*** Data to process ***

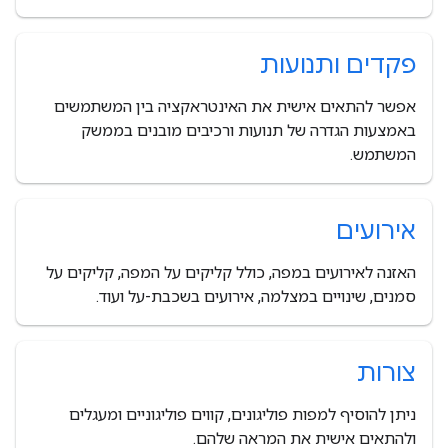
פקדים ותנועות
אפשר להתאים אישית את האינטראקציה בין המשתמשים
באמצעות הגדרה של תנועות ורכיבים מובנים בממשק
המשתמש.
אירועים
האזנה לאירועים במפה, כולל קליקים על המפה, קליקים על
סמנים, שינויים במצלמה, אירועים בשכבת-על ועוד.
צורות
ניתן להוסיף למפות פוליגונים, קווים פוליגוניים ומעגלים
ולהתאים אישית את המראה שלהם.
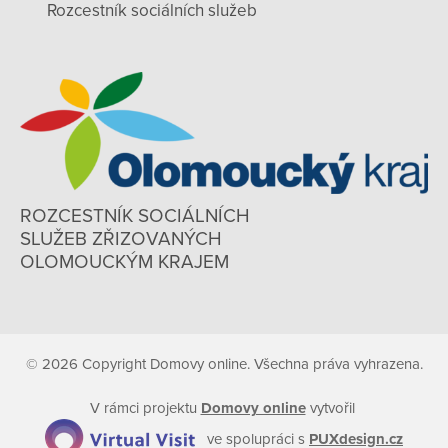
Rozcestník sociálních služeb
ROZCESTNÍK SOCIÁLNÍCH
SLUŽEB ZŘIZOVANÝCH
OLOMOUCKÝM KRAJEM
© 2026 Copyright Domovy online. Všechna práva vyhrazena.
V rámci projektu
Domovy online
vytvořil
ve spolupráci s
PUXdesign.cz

***
*** Data to process ***

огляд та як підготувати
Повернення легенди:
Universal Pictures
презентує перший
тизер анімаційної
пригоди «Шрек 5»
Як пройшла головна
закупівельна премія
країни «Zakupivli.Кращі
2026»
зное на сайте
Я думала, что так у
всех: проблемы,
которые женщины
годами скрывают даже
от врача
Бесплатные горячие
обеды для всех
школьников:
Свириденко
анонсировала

***

> Problem requirements
Extract, from the listing above, every line where the string "online" occurs.

> Reply to the task
© 2026 Copyright Domovy online. Všechna práva vyhrazena.
Domovy online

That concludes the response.